Let $(f_n)_{n\in \Bbb N_0} \subset \mathcal M_+(\mathcal B^1)$, so that $\forall n \in \Bbb N_0$, $\int_{\Bbb R}{f_n d\lambda^1} = 1$. For $n \in \Bbb N_0$ we define: $$F_n : \Bbb R \to [0,1]; \:\:\: F_n(x) := \int_{(-\infty, x]}{f_n d\lambda^1}$$

Now i have to show that: $$\lim_{n\to \infty}f_n = f_0, \:\:\: \lambda^1-a.e. \Rightarrow \forall x\in \Bbb R \lim_{n\to \infty} F_n(x) = F_0(x)$$

I also have to show whether the reverse direction is also true. Any ideas or tips on how to show these?

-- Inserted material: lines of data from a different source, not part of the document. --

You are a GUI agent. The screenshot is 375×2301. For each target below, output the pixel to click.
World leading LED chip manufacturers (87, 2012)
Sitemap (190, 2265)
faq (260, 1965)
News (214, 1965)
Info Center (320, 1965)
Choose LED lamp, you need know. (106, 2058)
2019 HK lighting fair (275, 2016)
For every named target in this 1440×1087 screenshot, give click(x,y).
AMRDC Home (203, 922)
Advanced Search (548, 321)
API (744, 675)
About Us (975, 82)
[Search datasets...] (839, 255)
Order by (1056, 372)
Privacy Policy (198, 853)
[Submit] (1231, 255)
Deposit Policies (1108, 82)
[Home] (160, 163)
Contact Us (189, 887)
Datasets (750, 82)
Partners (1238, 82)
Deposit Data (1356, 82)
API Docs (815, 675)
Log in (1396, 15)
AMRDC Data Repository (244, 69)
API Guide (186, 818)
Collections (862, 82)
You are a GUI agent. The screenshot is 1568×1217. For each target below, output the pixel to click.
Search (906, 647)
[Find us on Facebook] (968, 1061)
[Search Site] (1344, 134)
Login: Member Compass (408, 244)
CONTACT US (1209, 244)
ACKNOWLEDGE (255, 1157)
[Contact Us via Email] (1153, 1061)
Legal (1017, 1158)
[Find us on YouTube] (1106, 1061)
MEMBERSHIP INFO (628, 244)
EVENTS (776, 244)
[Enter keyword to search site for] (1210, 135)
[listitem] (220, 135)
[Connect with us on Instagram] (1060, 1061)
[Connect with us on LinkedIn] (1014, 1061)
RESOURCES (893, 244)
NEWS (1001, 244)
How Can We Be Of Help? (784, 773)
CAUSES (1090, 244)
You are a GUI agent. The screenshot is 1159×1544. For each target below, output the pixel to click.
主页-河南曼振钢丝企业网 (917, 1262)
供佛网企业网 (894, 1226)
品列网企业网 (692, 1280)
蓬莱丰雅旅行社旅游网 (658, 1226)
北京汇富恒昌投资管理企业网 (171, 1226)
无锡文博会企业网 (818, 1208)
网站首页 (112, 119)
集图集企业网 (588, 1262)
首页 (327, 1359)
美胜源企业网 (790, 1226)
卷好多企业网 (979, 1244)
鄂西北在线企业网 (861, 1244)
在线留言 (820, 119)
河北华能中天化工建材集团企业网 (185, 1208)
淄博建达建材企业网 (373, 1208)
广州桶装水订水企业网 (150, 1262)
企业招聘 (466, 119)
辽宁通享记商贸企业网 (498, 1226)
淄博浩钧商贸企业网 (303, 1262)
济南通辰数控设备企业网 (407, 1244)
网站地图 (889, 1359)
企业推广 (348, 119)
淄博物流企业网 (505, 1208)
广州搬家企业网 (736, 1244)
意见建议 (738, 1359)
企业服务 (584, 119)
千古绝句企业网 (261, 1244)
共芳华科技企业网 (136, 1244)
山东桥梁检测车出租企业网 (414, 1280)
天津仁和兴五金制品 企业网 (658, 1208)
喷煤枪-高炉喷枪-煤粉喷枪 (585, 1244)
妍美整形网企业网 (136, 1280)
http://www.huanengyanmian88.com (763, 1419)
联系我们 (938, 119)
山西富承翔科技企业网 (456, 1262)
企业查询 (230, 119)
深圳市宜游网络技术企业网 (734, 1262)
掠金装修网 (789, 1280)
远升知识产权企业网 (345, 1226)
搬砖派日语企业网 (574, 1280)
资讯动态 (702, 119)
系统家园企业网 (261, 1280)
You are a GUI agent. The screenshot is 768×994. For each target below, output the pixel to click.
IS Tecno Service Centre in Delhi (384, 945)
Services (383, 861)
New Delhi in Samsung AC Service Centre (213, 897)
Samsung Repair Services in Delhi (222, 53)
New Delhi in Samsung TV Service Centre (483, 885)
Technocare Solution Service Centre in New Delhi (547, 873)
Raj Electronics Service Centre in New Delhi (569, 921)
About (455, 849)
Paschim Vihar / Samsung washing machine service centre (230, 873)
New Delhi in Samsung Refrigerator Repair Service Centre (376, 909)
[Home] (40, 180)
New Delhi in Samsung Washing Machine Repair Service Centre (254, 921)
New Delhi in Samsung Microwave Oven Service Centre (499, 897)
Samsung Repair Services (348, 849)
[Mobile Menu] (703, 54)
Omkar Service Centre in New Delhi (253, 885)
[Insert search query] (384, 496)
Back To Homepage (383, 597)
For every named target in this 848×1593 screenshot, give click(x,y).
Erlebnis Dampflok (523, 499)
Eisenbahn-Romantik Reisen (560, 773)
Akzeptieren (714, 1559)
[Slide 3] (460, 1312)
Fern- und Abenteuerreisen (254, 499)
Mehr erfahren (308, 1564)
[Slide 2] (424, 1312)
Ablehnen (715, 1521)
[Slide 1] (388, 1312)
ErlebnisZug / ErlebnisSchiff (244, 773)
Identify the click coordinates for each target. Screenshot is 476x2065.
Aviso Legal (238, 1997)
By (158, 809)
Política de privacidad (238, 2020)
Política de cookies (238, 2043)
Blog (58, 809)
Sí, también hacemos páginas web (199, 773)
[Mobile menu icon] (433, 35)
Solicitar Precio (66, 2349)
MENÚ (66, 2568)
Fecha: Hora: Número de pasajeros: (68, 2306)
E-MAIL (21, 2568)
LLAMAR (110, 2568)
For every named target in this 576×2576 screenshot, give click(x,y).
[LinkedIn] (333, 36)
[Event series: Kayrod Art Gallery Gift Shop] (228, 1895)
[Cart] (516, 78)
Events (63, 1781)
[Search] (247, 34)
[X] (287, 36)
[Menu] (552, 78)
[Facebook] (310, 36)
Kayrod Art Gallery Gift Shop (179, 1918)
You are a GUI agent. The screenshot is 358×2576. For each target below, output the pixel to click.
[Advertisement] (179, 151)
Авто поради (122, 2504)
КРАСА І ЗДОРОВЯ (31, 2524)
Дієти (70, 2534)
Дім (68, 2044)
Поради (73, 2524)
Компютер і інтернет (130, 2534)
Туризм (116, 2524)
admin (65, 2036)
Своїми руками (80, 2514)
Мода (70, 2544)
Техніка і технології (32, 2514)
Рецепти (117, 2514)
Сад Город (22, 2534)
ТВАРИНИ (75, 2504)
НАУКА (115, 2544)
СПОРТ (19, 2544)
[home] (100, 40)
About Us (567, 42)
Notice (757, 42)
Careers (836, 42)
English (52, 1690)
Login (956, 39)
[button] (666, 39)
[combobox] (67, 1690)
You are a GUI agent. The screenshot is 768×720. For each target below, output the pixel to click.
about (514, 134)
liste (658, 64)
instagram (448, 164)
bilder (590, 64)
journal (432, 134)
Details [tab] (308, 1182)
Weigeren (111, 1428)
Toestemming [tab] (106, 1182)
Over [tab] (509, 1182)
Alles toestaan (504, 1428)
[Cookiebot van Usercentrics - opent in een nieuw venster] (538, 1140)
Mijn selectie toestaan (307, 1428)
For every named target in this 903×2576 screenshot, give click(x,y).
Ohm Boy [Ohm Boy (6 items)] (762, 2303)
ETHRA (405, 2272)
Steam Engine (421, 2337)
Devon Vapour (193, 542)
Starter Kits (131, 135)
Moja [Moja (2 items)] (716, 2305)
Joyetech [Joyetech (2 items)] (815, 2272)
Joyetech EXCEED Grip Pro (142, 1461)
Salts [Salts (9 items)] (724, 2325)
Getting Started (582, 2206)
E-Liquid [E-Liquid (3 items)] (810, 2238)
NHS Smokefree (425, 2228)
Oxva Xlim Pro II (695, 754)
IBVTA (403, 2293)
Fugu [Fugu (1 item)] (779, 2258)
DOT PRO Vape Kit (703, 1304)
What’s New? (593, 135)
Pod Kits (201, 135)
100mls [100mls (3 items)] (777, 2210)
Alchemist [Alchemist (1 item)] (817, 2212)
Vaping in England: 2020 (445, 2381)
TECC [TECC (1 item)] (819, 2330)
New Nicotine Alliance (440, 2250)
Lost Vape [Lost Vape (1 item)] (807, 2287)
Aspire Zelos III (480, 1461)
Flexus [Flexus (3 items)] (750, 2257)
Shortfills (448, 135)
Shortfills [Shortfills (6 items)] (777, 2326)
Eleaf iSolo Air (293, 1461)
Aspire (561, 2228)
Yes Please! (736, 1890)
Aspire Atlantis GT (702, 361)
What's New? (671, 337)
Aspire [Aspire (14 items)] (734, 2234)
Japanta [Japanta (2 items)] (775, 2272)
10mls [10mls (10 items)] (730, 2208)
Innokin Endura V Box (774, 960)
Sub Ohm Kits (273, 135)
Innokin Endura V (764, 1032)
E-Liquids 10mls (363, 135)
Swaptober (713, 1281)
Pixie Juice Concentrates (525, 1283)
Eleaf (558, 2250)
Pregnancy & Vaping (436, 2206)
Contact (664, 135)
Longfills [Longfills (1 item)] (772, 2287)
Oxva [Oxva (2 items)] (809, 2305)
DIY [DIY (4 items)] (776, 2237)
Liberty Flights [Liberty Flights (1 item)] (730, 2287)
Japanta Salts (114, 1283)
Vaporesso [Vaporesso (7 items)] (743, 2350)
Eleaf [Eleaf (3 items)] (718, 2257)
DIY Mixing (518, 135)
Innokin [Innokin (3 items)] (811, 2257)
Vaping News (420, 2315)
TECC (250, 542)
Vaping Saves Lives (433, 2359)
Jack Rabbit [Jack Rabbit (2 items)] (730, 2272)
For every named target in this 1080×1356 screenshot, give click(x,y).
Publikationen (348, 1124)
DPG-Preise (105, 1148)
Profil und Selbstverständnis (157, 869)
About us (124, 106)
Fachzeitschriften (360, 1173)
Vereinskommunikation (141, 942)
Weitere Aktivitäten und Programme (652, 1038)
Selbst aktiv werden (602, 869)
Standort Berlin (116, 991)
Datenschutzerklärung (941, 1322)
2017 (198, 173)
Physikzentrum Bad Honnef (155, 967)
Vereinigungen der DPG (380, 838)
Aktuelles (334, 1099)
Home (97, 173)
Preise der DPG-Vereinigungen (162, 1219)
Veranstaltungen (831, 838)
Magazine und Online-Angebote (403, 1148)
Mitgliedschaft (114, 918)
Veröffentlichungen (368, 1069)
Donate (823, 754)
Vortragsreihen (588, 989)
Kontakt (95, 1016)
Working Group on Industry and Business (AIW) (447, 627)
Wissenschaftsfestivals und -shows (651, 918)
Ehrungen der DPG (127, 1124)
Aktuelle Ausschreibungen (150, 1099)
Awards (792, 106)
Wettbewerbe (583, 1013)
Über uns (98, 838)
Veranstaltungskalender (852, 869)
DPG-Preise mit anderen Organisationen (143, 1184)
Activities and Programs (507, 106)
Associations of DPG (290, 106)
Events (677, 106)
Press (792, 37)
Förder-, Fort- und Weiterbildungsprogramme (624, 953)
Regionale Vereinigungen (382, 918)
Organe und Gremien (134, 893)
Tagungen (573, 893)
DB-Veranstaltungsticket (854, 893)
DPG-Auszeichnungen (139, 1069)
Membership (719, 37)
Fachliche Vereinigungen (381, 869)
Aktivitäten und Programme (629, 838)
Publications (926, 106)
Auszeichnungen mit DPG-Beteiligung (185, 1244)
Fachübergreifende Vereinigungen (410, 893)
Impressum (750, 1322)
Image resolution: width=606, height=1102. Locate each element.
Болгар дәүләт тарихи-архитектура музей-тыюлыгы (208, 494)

Thanks in advance!

Answer 1

See the following answer for a generalisation of the dominated convergence theorem: https://math.stackexchange.com/a/2053719/27978.

Then fix $x$ and note that with $\phi_n = f_n \cdot 1_{(-\infty,x]}$, we have $\phi_n(x) \to \phi_0(x)$ ae. $x$, $0 \le\phi_n \le f_n$, $f_n(x) \to f_0(x)$ ae. $x$ and $\int f_n \to \int f_0$ (in fact, the integrals are all equal).

Then we can conclude from the above that $F_n(x) = \int \phi_n \to \int \phi_0 = F_0(x)$. Since $x$ was arbitrary, we are finished.